## WHAT NEEDS TO BE DONE
Every line that includes the word "Hotel" needs to be copied from the listing.

━━━━

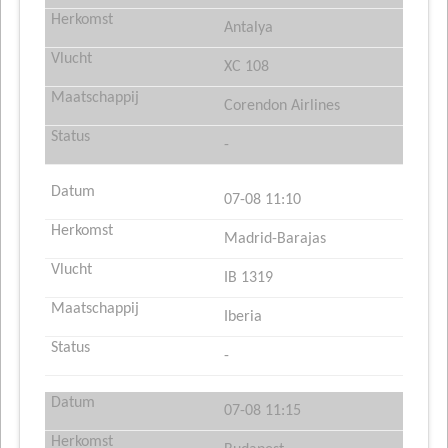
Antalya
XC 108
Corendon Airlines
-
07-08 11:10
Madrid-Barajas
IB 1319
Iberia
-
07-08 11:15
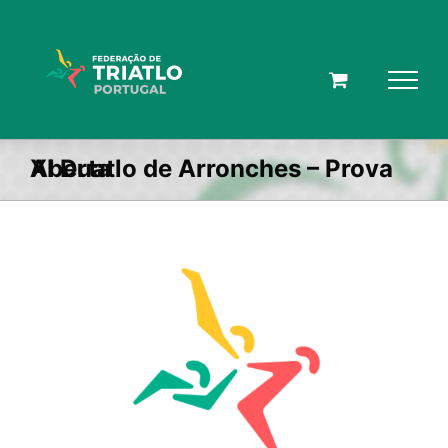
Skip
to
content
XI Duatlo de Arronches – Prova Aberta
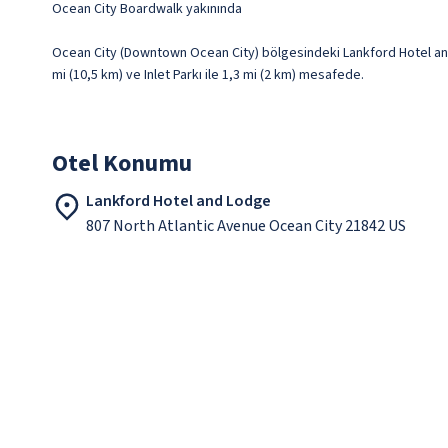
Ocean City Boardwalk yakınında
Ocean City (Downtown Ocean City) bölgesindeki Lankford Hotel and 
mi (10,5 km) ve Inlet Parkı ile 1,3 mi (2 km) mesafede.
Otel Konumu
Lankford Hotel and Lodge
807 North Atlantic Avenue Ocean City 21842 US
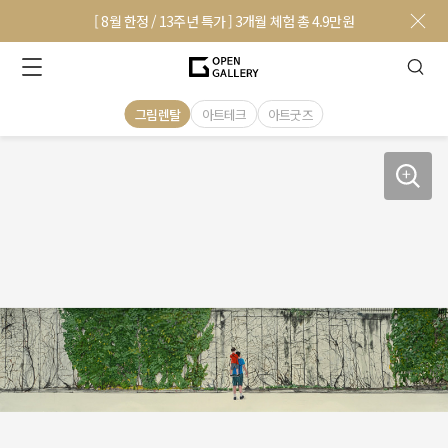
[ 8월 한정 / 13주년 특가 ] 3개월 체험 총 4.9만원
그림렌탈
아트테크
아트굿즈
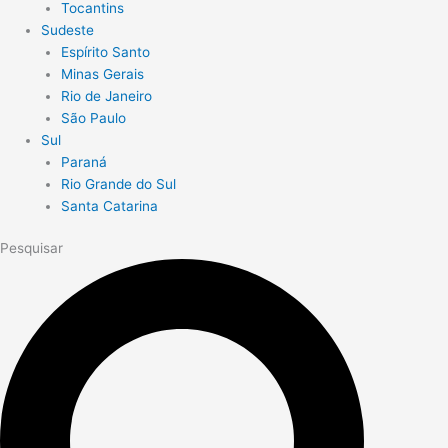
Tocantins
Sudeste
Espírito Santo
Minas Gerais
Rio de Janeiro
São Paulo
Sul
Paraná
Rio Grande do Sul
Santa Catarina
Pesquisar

━━━━

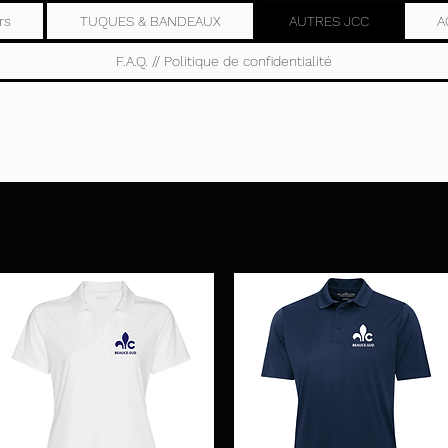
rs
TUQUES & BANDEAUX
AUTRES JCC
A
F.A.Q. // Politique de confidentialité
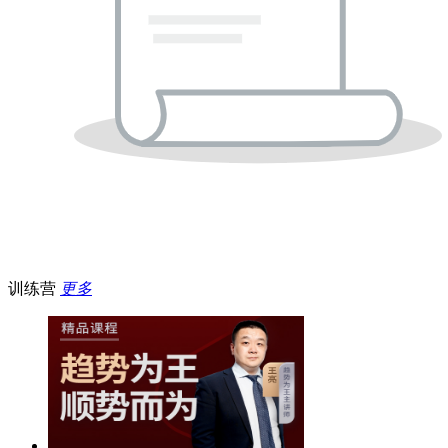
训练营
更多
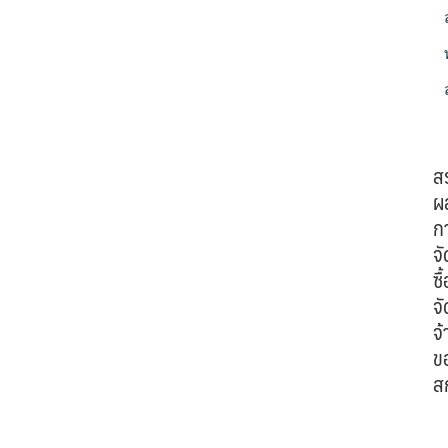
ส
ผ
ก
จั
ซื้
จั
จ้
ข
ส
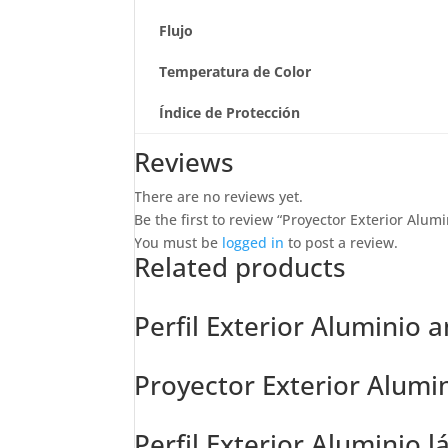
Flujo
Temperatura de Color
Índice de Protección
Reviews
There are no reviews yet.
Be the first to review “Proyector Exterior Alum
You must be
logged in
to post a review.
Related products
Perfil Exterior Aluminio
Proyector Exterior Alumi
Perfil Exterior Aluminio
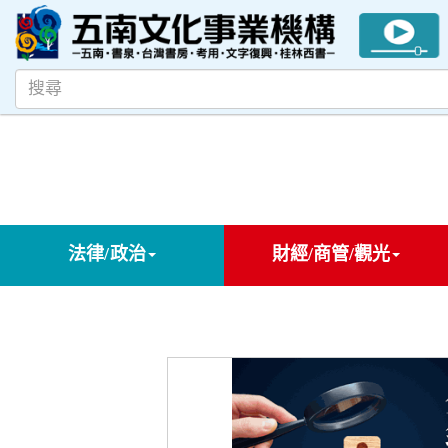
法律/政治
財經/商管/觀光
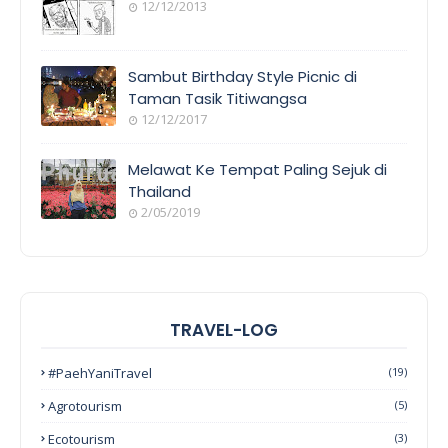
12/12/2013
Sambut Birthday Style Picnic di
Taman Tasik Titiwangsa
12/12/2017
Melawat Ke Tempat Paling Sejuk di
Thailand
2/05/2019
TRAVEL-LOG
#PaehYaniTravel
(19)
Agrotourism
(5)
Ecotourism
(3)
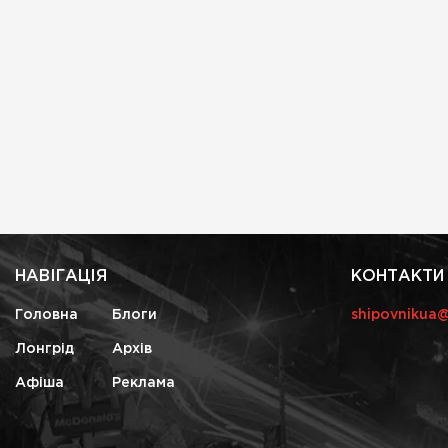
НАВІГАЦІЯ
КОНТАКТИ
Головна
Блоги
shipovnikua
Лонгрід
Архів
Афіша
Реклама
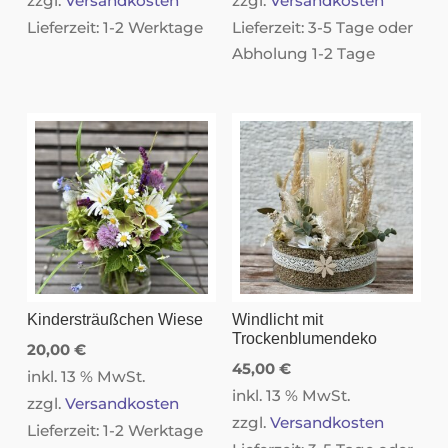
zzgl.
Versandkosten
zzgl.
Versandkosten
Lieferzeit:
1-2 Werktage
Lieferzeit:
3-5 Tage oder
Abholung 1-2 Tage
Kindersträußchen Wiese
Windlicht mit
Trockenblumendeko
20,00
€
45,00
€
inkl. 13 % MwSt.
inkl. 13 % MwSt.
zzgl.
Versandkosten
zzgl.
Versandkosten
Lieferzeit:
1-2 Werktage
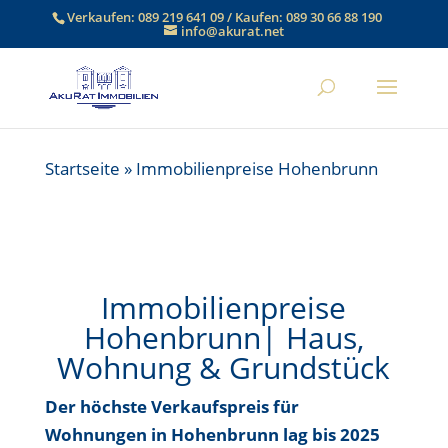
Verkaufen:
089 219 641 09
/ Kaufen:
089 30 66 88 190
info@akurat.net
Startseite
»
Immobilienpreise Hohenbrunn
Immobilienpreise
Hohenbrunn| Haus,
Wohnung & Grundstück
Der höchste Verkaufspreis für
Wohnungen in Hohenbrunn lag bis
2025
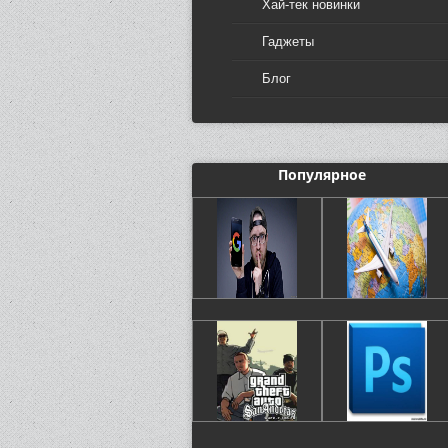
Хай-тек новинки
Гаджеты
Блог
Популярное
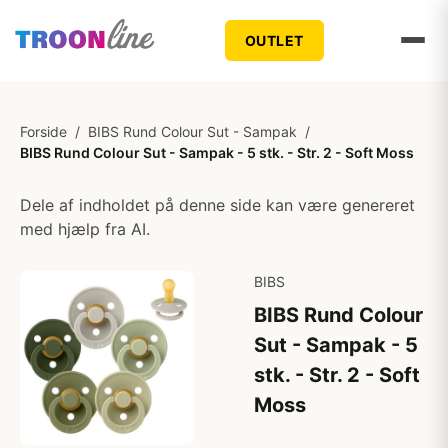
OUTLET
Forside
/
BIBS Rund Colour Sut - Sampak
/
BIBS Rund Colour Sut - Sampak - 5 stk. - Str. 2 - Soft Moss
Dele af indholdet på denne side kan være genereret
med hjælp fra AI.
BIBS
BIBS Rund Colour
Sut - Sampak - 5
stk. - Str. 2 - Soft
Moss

━━━━

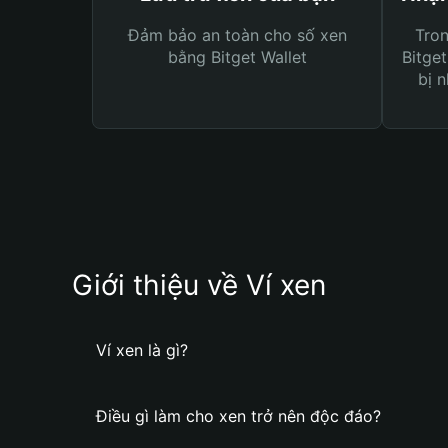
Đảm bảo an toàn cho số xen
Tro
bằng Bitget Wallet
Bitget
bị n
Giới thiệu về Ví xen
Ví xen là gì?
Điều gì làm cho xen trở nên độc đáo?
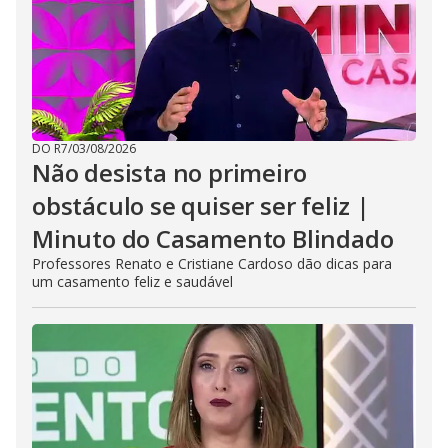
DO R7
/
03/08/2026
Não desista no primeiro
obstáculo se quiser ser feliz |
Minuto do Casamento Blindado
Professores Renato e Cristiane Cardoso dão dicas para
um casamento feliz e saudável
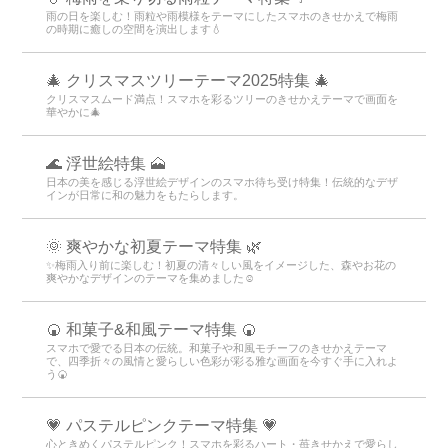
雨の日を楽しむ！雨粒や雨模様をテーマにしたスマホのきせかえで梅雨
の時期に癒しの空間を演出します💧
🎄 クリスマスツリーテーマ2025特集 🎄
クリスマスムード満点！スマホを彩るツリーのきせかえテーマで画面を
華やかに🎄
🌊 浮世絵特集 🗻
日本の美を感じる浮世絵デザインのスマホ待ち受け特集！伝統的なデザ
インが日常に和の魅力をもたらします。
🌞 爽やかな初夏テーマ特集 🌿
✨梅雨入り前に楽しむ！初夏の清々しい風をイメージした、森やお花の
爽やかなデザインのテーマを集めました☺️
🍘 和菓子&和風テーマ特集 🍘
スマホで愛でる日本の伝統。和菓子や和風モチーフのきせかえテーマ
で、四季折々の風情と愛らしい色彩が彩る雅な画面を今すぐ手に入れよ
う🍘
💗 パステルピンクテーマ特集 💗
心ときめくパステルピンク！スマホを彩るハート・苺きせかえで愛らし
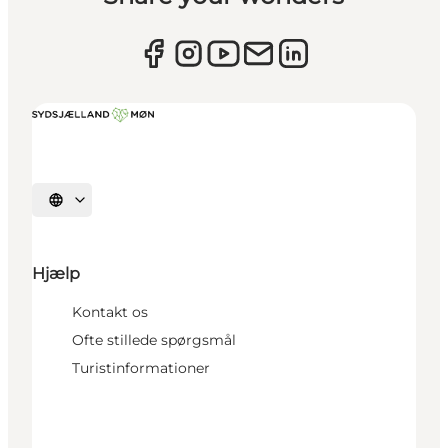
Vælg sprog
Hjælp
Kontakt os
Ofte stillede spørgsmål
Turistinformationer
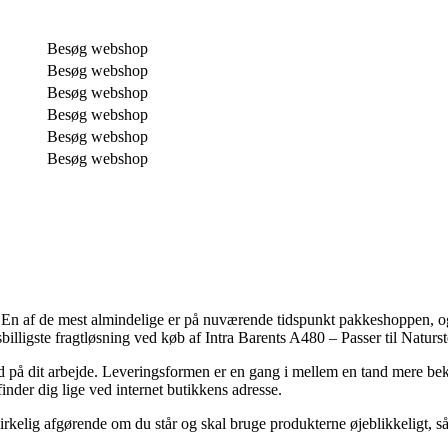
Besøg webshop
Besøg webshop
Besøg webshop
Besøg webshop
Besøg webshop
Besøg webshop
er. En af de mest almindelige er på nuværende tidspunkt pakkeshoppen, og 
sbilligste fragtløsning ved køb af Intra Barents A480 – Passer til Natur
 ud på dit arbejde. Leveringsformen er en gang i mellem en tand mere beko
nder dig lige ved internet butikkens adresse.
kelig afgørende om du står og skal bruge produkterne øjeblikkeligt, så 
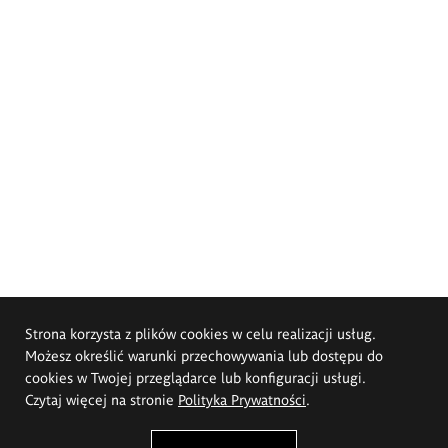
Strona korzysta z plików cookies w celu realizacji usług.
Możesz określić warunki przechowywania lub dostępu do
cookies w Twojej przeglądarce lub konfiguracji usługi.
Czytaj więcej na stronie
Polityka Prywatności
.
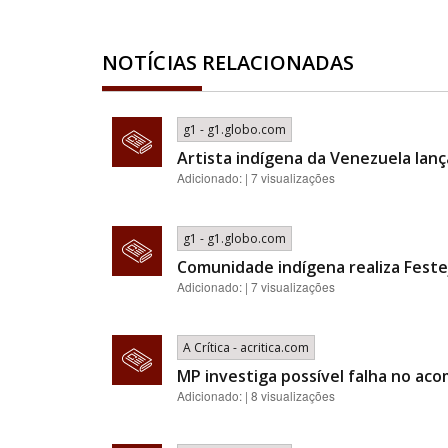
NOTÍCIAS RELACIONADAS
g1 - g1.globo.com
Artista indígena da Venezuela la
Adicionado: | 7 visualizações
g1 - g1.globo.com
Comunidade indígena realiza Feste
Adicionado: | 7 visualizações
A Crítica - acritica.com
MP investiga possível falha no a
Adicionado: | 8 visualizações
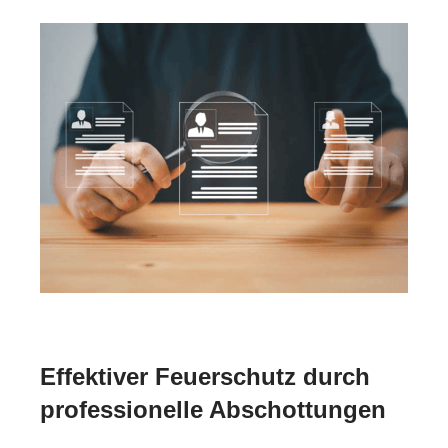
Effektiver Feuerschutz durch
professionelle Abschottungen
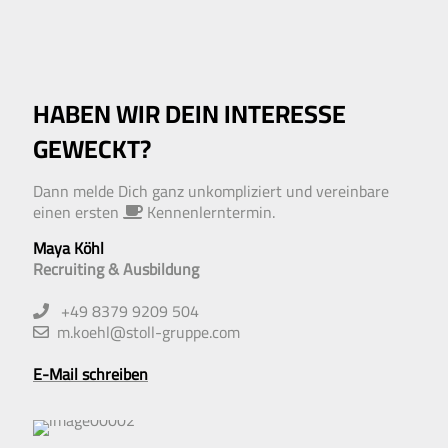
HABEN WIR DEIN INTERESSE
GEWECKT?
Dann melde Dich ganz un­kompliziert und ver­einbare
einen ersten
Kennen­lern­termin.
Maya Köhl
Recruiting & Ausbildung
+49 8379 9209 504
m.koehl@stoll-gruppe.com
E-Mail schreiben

━━━━

## ANSWER SECTION
Ocean City (Downtown Ocean City) bölgesindeki Lankford Hotel and 
Lankford Hotel and Lodge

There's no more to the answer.